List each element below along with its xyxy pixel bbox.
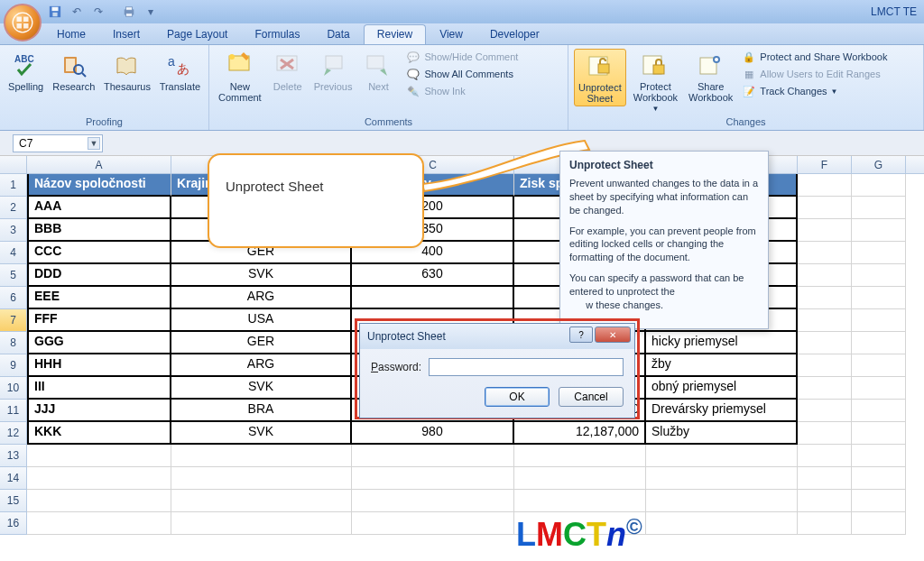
cancel-button[interactable]: Cancel xyxy=(559,387,624,407)
new-comment-button[interactable]: New Comment xyxy=(215,49,265,105)
qat-dropdown-icon[interactable]: ▾ xyxy=(143,4,159,20)
group-title-changes: Changes xyxy=(568,115,923,130)
open-book-icon xyxy=(113,51,142,79)
ribbon: ABCSpelling Research Thesaurus aあTransla… xyxy=(0,45,924,131)
col-header-G[interactable]: G xyxy=(852,156,906,173)
track-changes-button[interactable]: 📝Track Changes ▼ xyxy=(740,83,889,99)
new-comment-icon xyxy=(226,51,254,79)
tab-page-layout[interactable]: Page Layout xyxy=(153,24,241,44)
callout-bubble: Unprotect Sheet xyxy=(208,153,424,248)
lock-share-icon: 🔒 xyxy=(742,50,756,64)
formula-bar-row: C7 ▼ xyxy=(0,131,924,156)
title-bar: ↶ ↷ ▾ LMCT TE xyxy=(0,0,924,23)
grid-lock-icon: ▦ xyxy=(742,67,756,81)
row-header-3[interactable]: 3 xyxy=(0,219,27,242)
tab-insert[interactable]: Insert xyxy=(99,24,153,44)
comments-sm-icon: 🗨️ xyxy=(406,67,420,81)
svg-rect-24 xyxy=(653,65,664,74)
share-workbook-icon xyxy=(697,51,725,79)
tab-developer[interactable]: Developer xyxy=(476,24,553,44)
print-icon[interactable] xyxy=(121,4,137,20)
translate-button[interactable]: aあTranslate xyxy=(157,49,203,94)
tab-review[interactable]: Review xyxy=(364,24,426,44)
svg-rect-3 xyxy=(52,13,57,16)
tooltip-title: Unprotect Sheet xyxy=(569,159,759,171)
group-title-proofing: Proofing xyxy=(0,115,208,130)
dialog-titlebar[interactable]: Unprotect Sheet ? ✕ xyxy=(360,324,634,349)
tab-home[interactable]: Home xyxy=(43,24,99,44)
select-all-corner[interactable] xyxy=(0,156,27,173)
row-header-13[interactable]: 13 xyxy=(0,445,27,467)
svg-text:a: a xyxy=(168,54,175,69)
svg-line-11 xyxy=(82,73,86,77)
svg-rect-5 xyxy=(126,7,133,11)
row-header-7[interactable]: 7 xyxy=(0,309,27,332)
spelling-button[interactable]: ABCSpelling xyxy=(5,49,46,94)
share-workbook-button[interactable]: Share Workbook xyxy=(685,49,736,105)
name-box-dropdown-icon[interactable]: ▼ xyxy=(88,137,100,150)
row-header-16[interactable]: 16 xyxy=(0,512,27,535)
unprotect-sheet-button[interactable]: Unprotect Sheet xyxy=(574,49,626,106)
research-button[interactable]: Research xyxy=(50,49,97,94)
next-icon xyxy=(364,51,393,79)
ribbon-group-comments: New Comment Delete Previous Next 💬Show/H… xyxy=(209,45,568,130)
svg-point-15 xyxy=(229,54,235,60)
ink-sm-icon: ✒️ xyxy=(406,84,420,98)
col-header-F[interactable]: F xyxy=(798,156,852,173)
unprotect-sheet-icon xyxy=(586,51,614,80)
name-box[interactable]: C7 ▼ xyxy=(13,134,103,152)
dialog-close-button[interactable]: ✕ xyxy=(595,326,631,343)
row-headers: 12345678910111213141516 xyxy=(0,174,27,535)
tab-data[interactable]: Data xyxy=(313,24,363,44)
password-label: Password: xyxy=(371,361,421,373)
row-header-5[interactable]: 5 xyxy=(0,264,27,287)
row-header-10[interactable]: 10 xyxy=(0,377,27,400)
row-header-8[interactable]: 8 xyxy=(0,332,27,354)
show-all-comments-button[interactable]: 🗨️Show All Comments xyxy=(404,66,520,82)
ribbon-group-changes: Unprotect Sheet Protect Workbook▼ Share … xyxy=(568,45,924,130)
tab-view[interactable]: View xyxy=(426,24,476,44)
unprotect-sheet-dialog: Unprotect Sheet ? ✕ Password: OK Cancel xyxy=(359,323,635,418)
undo-icon[interactable]: ↶ xyxy=(69,4,85,20)
row-header-6[interactable]: 6 xyxy=(0,287,27,309)
track-changes-icon: 📝 xyxy=(742,84,756,98)
svg-point-27 xyxy=(715,58,718,61)
row-header-9[interactable]: 9 xyxy=(0,354,27,377)
row-header-14[interactable]: 14 xyxy=(0,467,27,490)
thesaurus-button[interactable]: Thesaurus xyxy=(101,49,153,94)
previous-icon xyxy=(319,51,347,79)
ok-button[interactable]: OK xyxy=(485,387,550,407)
group-title-comments: Comments xyxy=(209,115,568,130)
row-header-4[interactable]: 4 xyxy=(0,242,27,264)
row-header-1[interactable]: 1 xyxy=(0,174,27,197)
svg-text:ABC: ABC xyxy=(14,54,34,64)
column-headers: ABCDEFG xyxy=(0,156,924,174)
svg-rect-6 xyxy=(126,14,133,17)
delete-comment-button: Delete xyxy=(269,49,307,94)
dialog-help-button[interactable]: ? xyxy=(569,326,593,343)
row-header-11[interactable]: 11 xyxy=(0,400,27,422)
row-header-2[interactable]: 2 xyxy=(0,197,27,219)
svg-rect-22 xyxy=(598,64,609,73)
show-ink-button: ✒️Show Ink xyxy=(404,83,520,99)
protect-workbook-button[interactable]: Protect Workbook▼ xyxy=(630,49,681,115)
password-input[interactable] xyxy=(429,358,624,376)
abc-check-icon: ABC xyxy=(12,51,41,79)
redo-icon[interactable]: ↷ xyxy=(90,4,106,20)
comment-sm-icon: 💬 xyxy=(406,50,420,64)
ribbon-group-proofing: ABCSpelling Research Thesaurus aあTransla… xyxy=(0,45,209,130)
office-button[interactable] xyxy=(4,4,42,41)
col-header-A[interactable]: A xyxy=(27,156,171,173)
previous-comment-button: Previous xyxy=(310,49,356,94)
allow-edit-ranges-button: ▦Allow Users to Edit Ranges xyxy=(740,66,889,82)
quick-access-toolbar: ↶ ↷ ▾ xyxy=(47,4,159,20)
show-hide-comment-button: 💬Show/Hide Comment xyxy=(404,49,520,65)
tab-formulas[interactable]: Formulas xyxy=(241,24,313,44)
row-header-15[interactable]: 15 xyxy=(0,490,27,512)
callout-text: Unprotect Sheet xyxy=(226,179,323,194)
protect-share-workbook-button[interactable]: 🔒Protect and Share Workbook xyxy=(740,49,889,65)
row-header-12[interactable]: 12 xyxy=(0,422,27,445)
dialog-title-text: Unprotect Sheet xyxy=(367,330,446,343)
app-title: LMCT TE xyxy=(871,5,917,18)
save-icon[interactable] xyxy=(47,4,63,20)
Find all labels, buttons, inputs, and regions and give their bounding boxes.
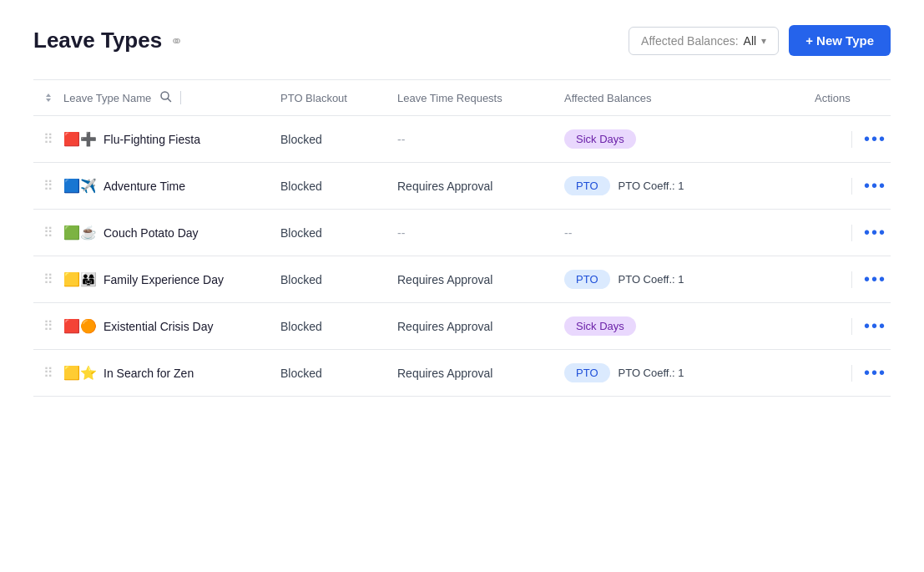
row-label: Family Experience Day	[104, 273, 224, 286]
drag-handle[interactable]: ⠿	[33, 365, 63, 381]
row-name-cell: 🟨👨‍👩‍👧 Family Experience Day	[63, 271, 280, 287]
row-name-cell: 🟩☕ Couch Potato Day	[63, 225, 280, 240]
more-actions-button[interactable]: •••	[861, 315, 890, 337]
page-header: Leave Types ⚭ Affected Balances: All ▾ +…	[33, 25, 891, 56]
more-actions-button[interactable]: •••	[861, 128, 890, 150]
row-blackout: Blocked	[280, 367, 397, 380]
row-label: Couch Potato Day	[104, 226, 199, 240]
row-label: In Search for Zen	[104, 367, 194, 380]
row-requests: Requires Approval	[397, 273, 564, 286]
row-icons: 🟩☕	[63, 225, 97, 240]
more-actions-button[interactable]: •••	[861, 268, 890, 291]
row-actions: •••	[815, 362, 898, 384]
sick-days-badge: Sick Days	[564, 316, 636, 336]
header-divider	[180, 91, 181, 104]
search-button[interactable]	[158, 89, 174, 107]
sort-icon[interactable]	[33, 92, 63, 104]
row-actions: •••	[815, 315, 898, 337]
row-name-cell: 🟥🟠 Existential Crisis Day	[63, 318, 280, 334]
row-label: Adventure Time	[104, 180, 185, 193]
column-name-header: Leave Type Name	[63, 89, 280, 107]
row-icons: 🟥➕	[63, 131, 97, 147]
drag-handle[interactable]: ⠿	[33, 225, 63, 240]
row-requests: Requires Approval	[397, 367, 564, 380]
action-divider	[851, 131, 852, 148]
link-icon[interactable]: ⚭	[170, 32, 183, 50]
pto-badge: PTO	[564, 270, 610, 289]
filter-label: Affected Balances:	[641, 34, 738, 48]
drag-handle[interactable]: ⠿	[33, 271, 63, 287]
row-name-cell: 🟦✈️ Adventure Time	[63, 178, 280, 194]
table-header-row: Leave Type Name PTO Blackout Leave Time …	[33, 80, 891, 116]
row-balances: PTO PTO Coeff.: 1	[564, 363, 815, 382]
pto-badge: PTO	[564, 363, 610, 382]
page-container: Leave Types ⚭ Affected Balances: All ▾ +…	[0, 0, 924, 422]
drag-handle[interactable]: ⠿	[33, 178, 63, 194]
leave-type-name-label: Leave Type Name	[63, 92, 151, 104]
pto-blackout-label: PTO Blackout	[280, 92, 397, 104]
row-balances: PTO PTO Coeff.: 1	[564, 176, 815, 195]
header-right: Affected Balances: All ▾ + New Type	[629, 25, 891, 56]
row-actions: •••	[815, 221, 898, 244]
action-divider	[851, 318, 852, 335]
action-divider	[851, 365, 852, 382]
row-label: Flu-Fighting Fiesta	[104, 133, 200, 146]
row-blackout: Blocked	[280, 180, 397, 193]
row-actions: •••	[815, 128, 898, 150]
coeff-text: PTO Coeff.: 1	[619, 273, 684, 286]
action-divider	[851, 178, 852, 195]
coeff-text: PTO Coeff.: 1	[619, 367, 684, 379]
leave-types-table: Leave Type Name PTO Blackout Leave Time …	[33, 79, 891, 397]
page-title: Leave Types	[33, 28, 162, 53]
table-row: ⠿ 🟨👨‍👩‍👧 Family Experience Day Blocked R…	[33, 256, 891, 303]
action-divider	[851, 271, 852, 288]
row-blackout: Blocked	[280, 133, 397, 146]
more-actions-button[interactable]: •••	[861, 362, 890, 384]
header-left: Leave Types ⚭	[33, 28, 183, 53]
action-divider	[851, 225, 852, 241]
row-icons: 🟨👨‍👩‍👧	[63, 271, 97, 287]
svg-line-1	[168, 99, 171, 102]
new-type-button[interactable]: + New Type	[789, 25, 891, 56]
actions-label: Actions	[815, 92, 898, 104]
filter-value: All	[744, 34, 757, 48]
row-balances: PTO PTO Coeff.: 1	[564, 270, 815, 289]
row-requests: --	[397, 226, 564, 240]
row-name-cell: 🟥➕ Flu-Fighting Fiesta	[63, 131, 280, 147]
row-balances: Sick Days	[564, 316, 815, 336]
row-blackout: Blocked	[280, 273, 397, 286]
table-row: ⠿ 🟦✈️ Adventure Time Blocked Requires Ap…	[33, 163, 891, 210]
more-actions-button[interactable]: •••	[861, 175, 890, 197]
row-balances: --	[564, 226, 815, 240]
row-blackout: Blocked	[280, 320, 397, 333]
row-icons: 🟨⭐	[63, 365, 97, 381]
balance-dash: --	[564, 226, 572, 240]
row-requests: --	[397, 133, 564, 146]
table-row: ⠿ 🟨⭐ In Search for Zen Blocked Requires …	[33, 350, 891, 397]
row-requests: Requires Approval	[397, 180, 564, 193]
row-label: Existential Crisis Day	[104, 320, 213, 333]
row-name-cell: 🟨⭐ In Search for Zen	[63, 365, 280, 381]
row-icons: 🟦✈️	[63, 178, 97, 194]
row-requests: Requires Approval	[397, 320, 564, 333]
more-actions-button[interactable]: •••	[861, 221, 890, 244]
drag-handle[interactable]: ⠿	[33, 131, 63, 147]
sick-days-badge: Sick Days	[564, 129, 636, 149]
row-actions: •••	[815, 175, 898, 197]
row-actions: •••	[815, 268, 898, 291]
affected-balances-label: Affected Balances	[564, 92, 815, 104]
chevron-down-icon: ▾	[761, 35, 766, 47]
leave-time-requests-label: Leave Time Requests	[397, 92, 564, 104]
coeff-text: PTO Coeff.: 1	[619, 180, 684, 192]
table-row: ⠿ 🟩☕ Couch Potato Day Blocked -- -- •••	[33, 210, 891, 256]
row-blackout: Blocked	[280, 226, 397, 240]
table-row: ⠿ 🟥➕ Flu-Fighting Fiesta Blocked -- Sick…	[33, 116, 891, 163]
row-balances: Sick Days	[564, 129, 815, 149]
affected-balances-filter[interactable]: Affected Balances: All ▾	[629, 27, 779, 55]
pto-badge: PTO	[564, 176, 610, 195]
drag-handle[interactable]: ⠿	[33, 318, 63, 334]
table-row: ⠿ 🟥🟠 Existential Crisis Day Blocked Requ…	[33, 303, 891, 350]
row-icons: 🟥🟠	[63, 318, 97, 334]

⁂

WHAT THE TASK ASKS - What lines of the material contain "Cancel"? Show them.

SOLUTION FOR THIS EXERCISE -
cancel-button[interactable]: Cancel xyxy=(559,387,624,407)
unprotect-sheet-dialog: Unprotect Sheet ? ✕ Password: OK Cancel xyxy=(359,323,635,418)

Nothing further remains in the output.